*WHAT IS BEING ASKED*. The stretch wanted below opens at the line containing "Select Language" and closes at the line containing "Varnana Lyrics |". Please return it exactly, with no other lines.
(SUPPLIED DATA)
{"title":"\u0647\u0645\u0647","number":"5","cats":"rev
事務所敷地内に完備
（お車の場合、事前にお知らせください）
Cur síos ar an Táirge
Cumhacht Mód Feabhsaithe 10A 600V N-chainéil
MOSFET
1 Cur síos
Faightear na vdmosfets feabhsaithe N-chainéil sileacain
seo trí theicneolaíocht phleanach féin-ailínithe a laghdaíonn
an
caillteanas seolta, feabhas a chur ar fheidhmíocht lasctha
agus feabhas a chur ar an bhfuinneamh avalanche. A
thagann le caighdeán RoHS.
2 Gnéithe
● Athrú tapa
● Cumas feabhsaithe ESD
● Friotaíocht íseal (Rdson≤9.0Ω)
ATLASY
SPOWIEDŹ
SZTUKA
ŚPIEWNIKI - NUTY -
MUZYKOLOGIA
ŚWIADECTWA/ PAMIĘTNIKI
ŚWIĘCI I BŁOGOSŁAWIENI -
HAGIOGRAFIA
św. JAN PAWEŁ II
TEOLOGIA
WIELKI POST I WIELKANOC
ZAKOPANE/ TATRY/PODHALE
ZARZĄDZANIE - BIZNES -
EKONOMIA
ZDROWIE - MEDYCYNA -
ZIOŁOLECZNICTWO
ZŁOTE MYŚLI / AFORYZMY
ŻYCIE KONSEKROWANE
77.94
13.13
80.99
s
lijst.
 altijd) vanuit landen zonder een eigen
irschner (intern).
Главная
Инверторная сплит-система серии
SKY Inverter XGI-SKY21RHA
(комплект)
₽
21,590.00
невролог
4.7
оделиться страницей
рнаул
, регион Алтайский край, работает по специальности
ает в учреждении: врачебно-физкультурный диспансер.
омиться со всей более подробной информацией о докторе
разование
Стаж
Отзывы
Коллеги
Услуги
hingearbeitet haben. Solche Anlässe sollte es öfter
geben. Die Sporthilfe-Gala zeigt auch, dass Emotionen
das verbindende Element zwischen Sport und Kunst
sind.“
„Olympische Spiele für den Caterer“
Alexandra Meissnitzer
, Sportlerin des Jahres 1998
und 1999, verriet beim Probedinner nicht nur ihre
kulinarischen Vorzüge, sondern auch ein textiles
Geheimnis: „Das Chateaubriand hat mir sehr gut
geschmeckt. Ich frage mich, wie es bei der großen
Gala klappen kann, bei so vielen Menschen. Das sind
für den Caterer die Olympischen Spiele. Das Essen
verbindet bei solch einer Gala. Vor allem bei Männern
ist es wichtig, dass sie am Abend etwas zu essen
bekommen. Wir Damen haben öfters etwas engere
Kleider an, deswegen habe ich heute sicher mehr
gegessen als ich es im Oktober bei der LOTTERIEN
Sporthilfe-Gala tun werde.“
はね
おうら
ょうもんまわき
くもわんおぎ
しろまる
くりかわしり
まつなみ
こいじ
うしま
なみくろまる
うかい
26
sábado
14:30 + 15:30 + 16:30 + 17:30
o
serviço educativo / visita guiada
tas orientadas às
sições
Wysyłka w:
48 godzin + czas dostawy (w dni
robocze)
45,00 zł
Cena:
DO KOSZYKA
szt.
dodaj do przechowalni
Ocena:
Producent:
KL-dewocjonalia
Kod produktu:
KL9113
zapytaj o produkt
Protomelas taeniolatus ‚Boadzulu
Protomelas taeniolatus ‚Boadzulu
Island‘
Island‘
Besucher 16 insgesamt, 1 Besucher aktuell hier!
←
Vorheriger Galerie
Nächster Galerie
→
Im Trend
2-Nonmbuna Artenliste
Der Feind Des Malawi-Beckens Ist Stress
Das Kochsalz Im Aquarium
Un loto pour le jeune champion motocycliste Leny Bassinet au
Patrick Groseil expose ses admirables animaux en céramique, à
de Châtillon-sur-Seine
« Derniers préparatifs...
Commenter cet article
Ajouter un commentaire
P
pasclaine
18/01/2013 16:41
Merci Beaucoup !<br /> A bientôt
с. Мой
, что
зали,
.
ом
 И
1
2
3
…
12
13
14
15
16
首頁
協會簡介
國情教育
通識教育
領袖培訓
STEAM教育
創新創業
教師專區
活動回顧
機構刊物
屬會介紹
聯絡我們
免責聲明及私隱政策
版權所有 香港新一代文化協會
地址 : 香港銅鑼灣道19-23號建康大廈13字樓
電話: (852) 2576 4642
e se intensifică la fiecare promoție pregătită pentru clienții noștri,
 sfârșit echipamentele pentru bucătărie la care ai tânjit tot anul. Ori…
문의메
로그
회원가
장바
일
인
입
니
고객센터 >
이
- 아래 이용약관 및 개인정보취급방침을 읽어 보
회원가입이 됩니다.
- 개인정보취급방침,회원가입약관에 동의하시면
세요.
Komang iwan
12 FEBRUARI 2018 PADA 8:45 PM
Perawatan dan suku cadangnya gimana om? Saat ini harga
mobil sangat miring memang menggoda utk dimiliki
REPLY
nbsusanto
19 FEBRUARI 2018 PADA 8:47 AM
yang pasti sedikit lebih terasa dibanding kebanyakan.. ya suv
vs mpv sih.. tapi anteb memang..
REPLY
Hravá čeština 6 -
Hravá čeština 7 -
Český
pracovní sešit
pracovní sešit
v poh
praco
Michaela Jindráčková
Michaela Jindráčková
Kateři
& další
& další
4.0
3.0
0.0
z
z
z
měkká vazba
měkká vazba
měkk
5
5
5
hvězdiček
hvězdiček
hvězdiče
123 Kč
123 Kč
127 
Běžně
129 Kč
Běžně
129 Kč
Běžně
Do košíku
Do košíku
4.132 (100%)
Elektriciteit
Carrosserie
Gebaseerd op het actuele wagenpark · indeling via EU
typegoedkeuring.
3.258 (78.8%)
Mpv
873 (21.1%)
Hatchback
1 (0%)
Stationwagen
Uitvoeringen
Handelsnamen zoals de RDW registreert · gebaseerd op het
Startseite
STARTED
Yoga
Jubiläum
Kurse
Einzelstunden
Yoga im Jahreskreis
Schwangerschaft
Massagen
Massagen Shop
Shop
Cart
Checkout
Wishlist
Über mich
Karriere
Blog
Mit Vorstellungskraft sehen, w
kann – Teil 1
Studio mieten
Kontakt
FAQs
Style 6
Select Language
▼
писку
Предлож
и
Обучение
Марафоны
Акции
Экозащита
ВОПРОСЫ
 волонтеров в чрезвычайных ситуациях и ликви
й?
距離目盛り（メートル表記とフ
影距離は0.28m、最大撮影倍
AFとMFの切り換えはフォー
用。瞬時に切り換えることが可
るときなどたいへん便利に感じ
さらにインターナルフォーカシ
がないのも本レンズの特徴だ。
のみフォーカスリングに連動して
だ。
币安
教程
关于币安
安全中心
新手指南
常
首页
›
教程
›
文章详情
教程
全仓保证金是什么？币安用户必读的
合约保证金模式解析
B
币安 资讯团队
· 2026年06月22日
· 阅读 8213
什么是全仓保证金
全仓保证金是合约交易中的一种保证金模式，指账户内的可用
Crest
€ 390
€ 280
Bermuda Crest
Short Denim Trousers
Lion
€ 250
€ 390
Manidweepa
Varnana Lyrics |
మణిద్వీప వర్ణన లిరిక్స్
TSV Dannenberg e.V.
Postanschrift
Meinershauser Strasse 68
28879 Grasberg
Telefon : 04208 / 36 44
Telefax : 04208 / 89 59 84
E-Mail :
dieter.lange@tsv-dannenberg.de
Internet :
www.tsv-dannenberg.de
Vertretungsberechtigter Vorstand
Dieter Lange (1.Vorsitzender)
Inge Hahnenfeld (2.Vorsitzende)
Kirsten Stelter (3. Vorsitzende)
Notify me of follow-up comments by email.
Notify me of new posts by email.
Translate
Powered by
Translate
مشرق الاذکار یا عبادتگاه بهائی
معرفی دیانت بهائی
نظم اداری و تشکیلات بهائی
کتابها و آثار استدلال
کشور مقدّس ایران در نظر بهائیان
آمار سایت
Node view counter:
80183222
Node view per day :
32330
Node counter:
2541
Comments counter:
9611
(End SUPPLIED DATA)
*RESULT OF THE TASK*.
Select Language
▼
писку
Предлож
и
Обучение
Марафоны
Акции
Экозащита
ВОПРОСЫ
 волонтеров в чрезвычайных ситуациях и ликви
й?
距離目盛り（メートル表記とフ
影距離は0.28m、最大撮影倍
AFとMFの切り換えはフォー
用。瞬時に切り換えることが可
るときなどたいへん便利に感じ
さらにインターナルフォーカシ
がないのも本レンズの特徴だ。
のみフォーカスリングに連動して
だ。
币安
教程
关于币安
安全中心
新手指南
常
首页
›
教程
›
文章详情
教程
全仓保证金是什么？币安用户必读的
合约保证金模式解析
B
币安 资讯团队
· 2026年06月22日
· 阅读 8213
什么是全仓保证金
全仓保证金是合约交易中的一种保证金模式，指账户内的可用
Crest
€ 390
€ 280
Bermuda Crest
Short Denim Trousers
Lion
€ 250
€ 390
Manidweepa
Varnana Lyrics |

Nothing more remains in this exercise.